Background: Diabetes and hypertension are diseases affecting a high proportion of the world population; the use of food-based products such as common bean peptides may contribute to reduce the risk of complications associated to chronic diseases. The aim was to produce and characterize peptides from common bean protein isolates and evaluate their potential to inhibit markers of type-2 diabetes, hypertension and oxidative stress.
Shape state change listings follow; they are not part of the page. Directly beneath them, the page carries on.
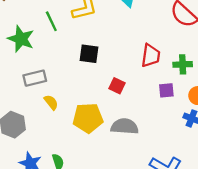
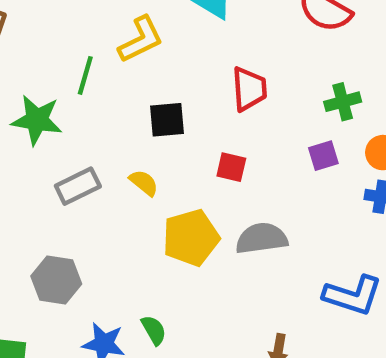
green line: (51, 21) -> (85, 75), turned 54
red trapezoid: (151, 56) -> (249, 89), moved
yellow semicircle: (51, 102) -> (144, 183), moved

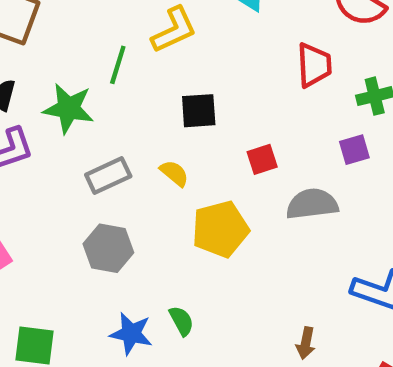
red trapezoid: (249, 89) -> (314, 65), moved
red square: (231, 167) -> (262, 159), turned -32
gray semicircle: (262, 238) -> (312, 204), moved
gray hexagon: (56, 280) -> (108, 248), moved

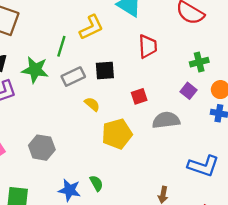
red trapezoid: (314, 65) -> (148, 46), moved
purple square: (354, 150) -> (188, 91), turned -35
gray rectangle: (108, 175) -> (73, 77), moved
gray hexagon: (108, 248) -> (42, 148), moved

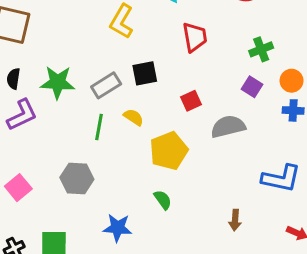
yellow L-shape: (91, 27) -> (122, 21), turned 152
green line: (61, 46) -> (99, 127), moved
green semicircle: (96, 183) -> (163, 200), moved

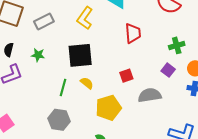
black square: (145, 73) -> (80, 55), moved, size x1.5
green star: (58, 82) -> (38, 55), size x0.6
gray rectangle: (106, 85) -> (44, 22), moved
gray hexagon: (77, 178) -> (59, 120), moved

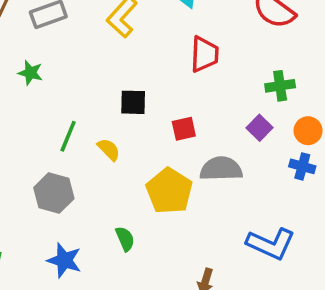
black square: (80, 55) -> (133, 102), moved, size x0.6
yellow semicircle: (87, 83) -> (109, 149), moved
yellow pentagon: (108, 108) -> (169, 191), moved, turned -30

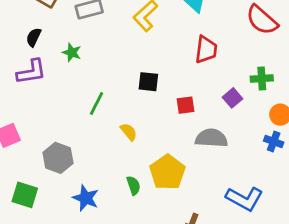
purple square: (260, 128) -> (232, 98), moved
yellow semicircle: (109, 149) -> (129, 132), moved
yellow pentagon: (169, 191) -> (167, 172), moved
gray hexagon: (54, 193) -> (58, 158), moved

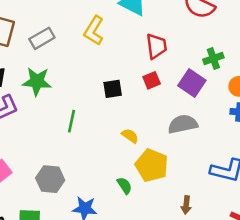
green star: (72, 53) -> (37, 81), size x1.6
purple square: (232, 98) -> (192, 83), size x1.5
red square: (185, 105) -> (152, 80), moved
yellow semicircle: (129, 132) -> (130, 136), moved

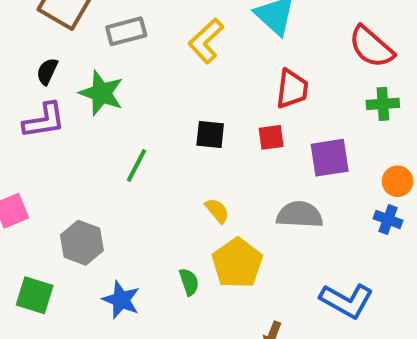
green cross: (213, 59) -> (383, 104), moved
purple square: (192, 83) -> (330, 158), turned 32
Results: Mexican black and Brazilian Carioca bean isolated proteins were characterized after pepsin/pancreatin digestion. Also, four synthesized pure peptides, originally found in these beans, were evaluated. Bean protein digests and pure peptides exerted dipeptidyl peptidase-IV (DPP-IV) inhibition (IC50 = 0.03-0.87 mg dry weight (DW) mL-1 ). Lineweaver-Burk plots and computational modeling showed competitive inhibition of DPP-IV. Angiotensin-converting enzyme (ACE) inhibition ranged from IC50 = 0.09 to 0.99 mg DW mL-1 , and α-glucosidase inhibition ranged from 36.3 to 50.1% mg-1 DW. Carioca Perola bean digested proteins presented the highest antioxidant capacity (269.3 mmol L-1 Trolox equivalent g-1 DW) as the peptide KTYGL (P > 0.05) with the most potent DPP-IV and ACE inhibition.
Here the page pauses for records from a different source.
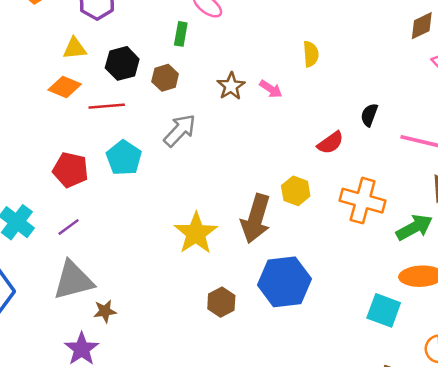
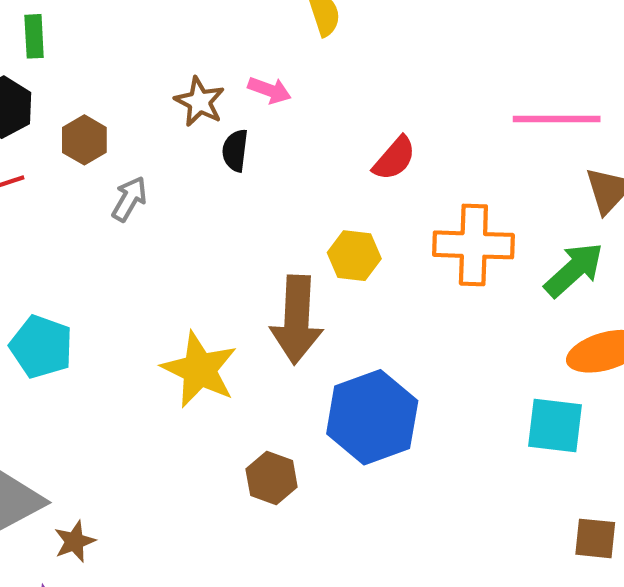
green rectangle: (181, 34) -> (34, 36), moved
brown hexagon: (165, 78) -> (84, 140), moved
black semicircle: (369, 115) -> (235, 151), moved
gray arrow: (180, 130) -> (129, 199), size x0.7
cyan pentagon: (124, 158) -> (41, 347), moved

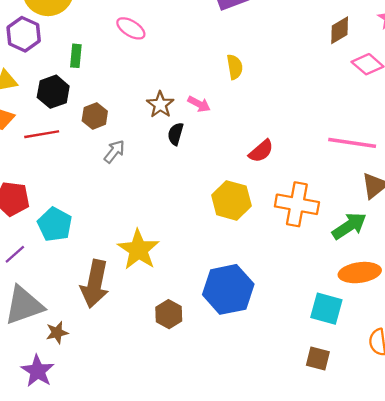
yellow hexagon: (354, 256) -> (231, 200), size x1.4
brown arrow: (297, 320) -> (95, 284), moved
brown square: (595, 538) -> (318, 359), moved

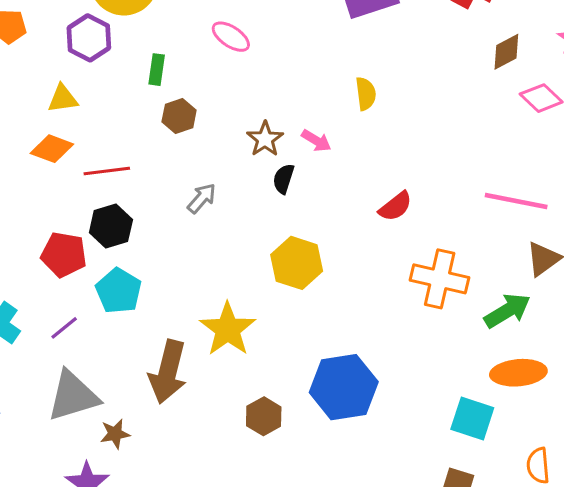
black hexagon: (53, 92) -> (111, 226), moved
brown hexagon: (95, 116) -> (179, 116), moved
yellow hexagon: (231, 200) -> (297, 263), moved

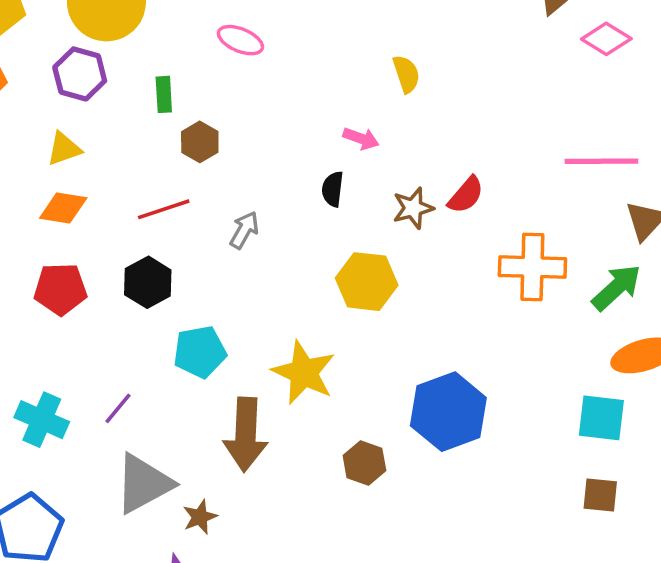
brown star: (265, 139) -> (413, 208), moved, turned 30
red line: (107, 171) -> (164, 209), moved
red pentagon: (64, 255) -> (60, 289), moved
cyan pentagon: (119, 291) -> (200, 352), moved, turned -30

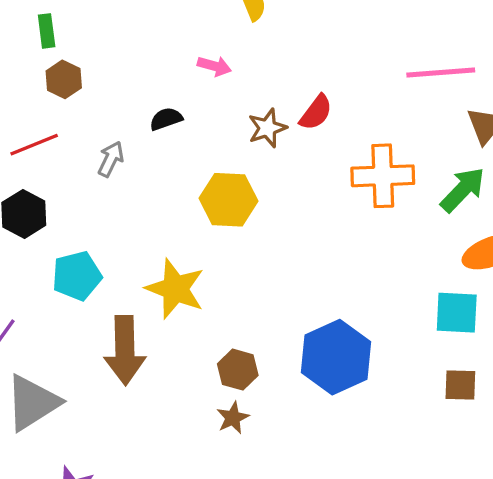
green rectangle: (164, 94) -> (47, 31), moved
black semicircle: (333, 189) -> (166, 119), moved, turned 68
blue hexagon: (448, 412) -> (336, 357), moved
brown star: (200, 517) -> (233, 418), moved

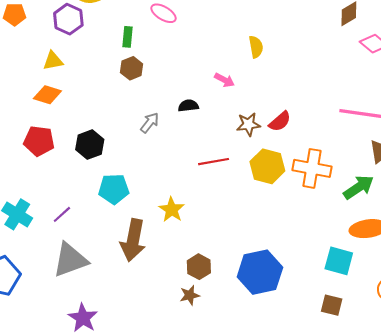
red line: (34, 145) -> (214, 162), moved
yellow hexagon: (229, 200) -> (267, 166), moved
yellow star: (175, 289) -> (172, 210), size x0.7

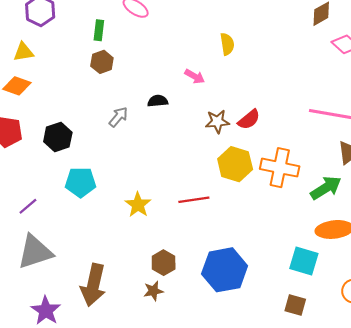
red line: (214, 162) -> (194, 200), moved
brown arrow: (133, 240) -> (93, 285), moved

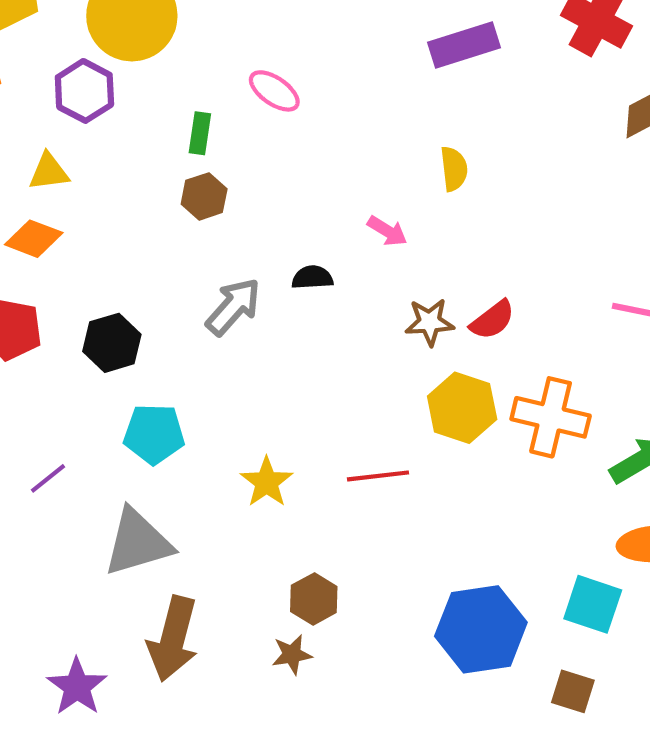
gray arrow: (118, 117) -> (233, 307), size x1.4
gray triangle: (35, 252) -> (138, 542), moved
blue hexagon: (225, 270) -> (481, 629), moved

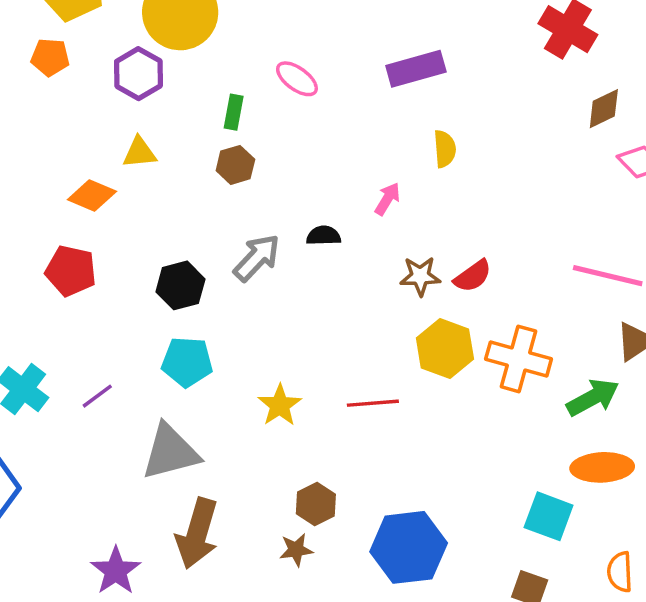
purple rectangle: (464, 45) -> (416, 69), moved
yellow triangle: (49, 172) -> (139, 153), moved
pink arrow: (387, 231) -> (387, 199), turned -92
black hexagon: (112, 343) -> (180, 285), moved
blue hexagon: (481, 629) -> (409, 547), moved

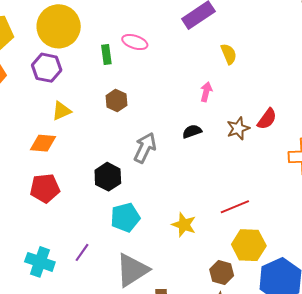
green rectangle: (234, 112) -> (106, 54), moved
black semicircle: (324, 236) -> (192, 131), moved
yellow hexagon: (445, 349) -> (249, 245), moved

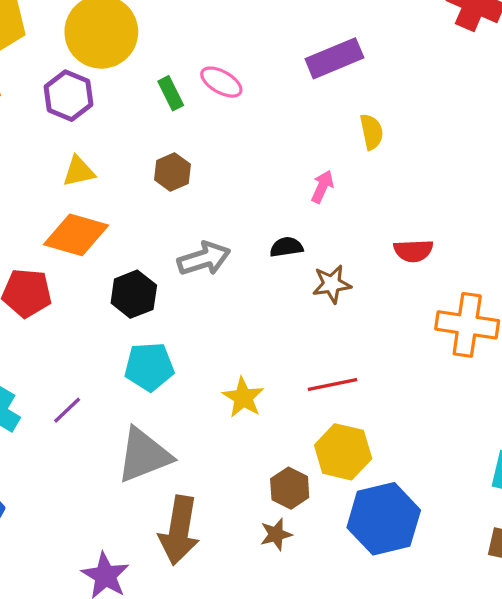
green rectangle: (106, 54) -> (171, 93), turned -30
red semicircle: (267, 119) -> (413, 251), turned 40
brown star: (238, 128) -> (332, 284), moved
orange diamond: (43, 143) -> (76, 235), moved, size x1.4
gray arrow: (145, 148) -> (204, 259), turned 36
Conclusion: Peptides from common bean have antidiabetic and antihypertensive potential regardless of their antioxidant capacity. © 2016 Society of Chemical Industry.
Keywords: ACE inhibition; DPP-IV inhibition; antioxidant capacity; bioactive peptides; common beans; α-glucosidase inhibition.
© 2016 Society of Chemical Industry.